The paper presents a novel collective coordinate approach that reduces high-dimensional oscillator networks to low-dimensional models, accurately describing synchronization transitions.

Findings

Successfully reproduces local and global synchronization onset.

Describes interaction of partially synchronized clusters.

Accurately captures finite size scaling of critical coupling.

Abstract

We present a collective coordinate approach to describe coupled phase oscillators. We apply the method to study synchronisation in a Kuramoto model. In our approach an N-dimensional Kuramoto model is reduced to an n-dimensional ordinary differential equation with n<<N, constituting an immense reduction in complexity. The onset of both local and global synchronisation is reproduced to good numerical accuracy, and we are able to describe both soft and hard transitions.

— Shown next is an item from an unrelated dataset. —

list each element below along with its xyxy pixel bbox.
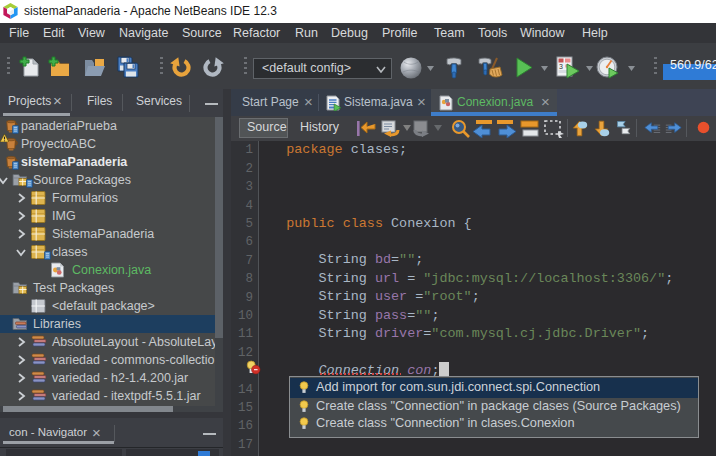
svg-text:3: 3 [559,63,563,70]
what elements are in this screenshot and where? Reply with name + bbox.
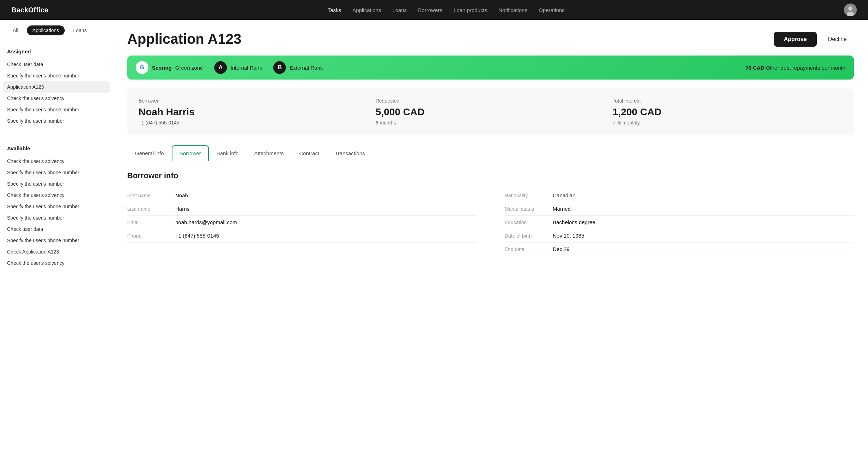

By introducing 2 collective coordinates the approach is able to describe the interaction of two partially synchronised clusters in the case of bimodally distributed native frequencies. Furthermore, our approach allows us to accurately describe finite size scalings of the critical coupling strength. We corroborate our analytical results by comparing with numerical simulations of the Kuramoto model with all-to-all coupling networks for several distributions of the native frequencies.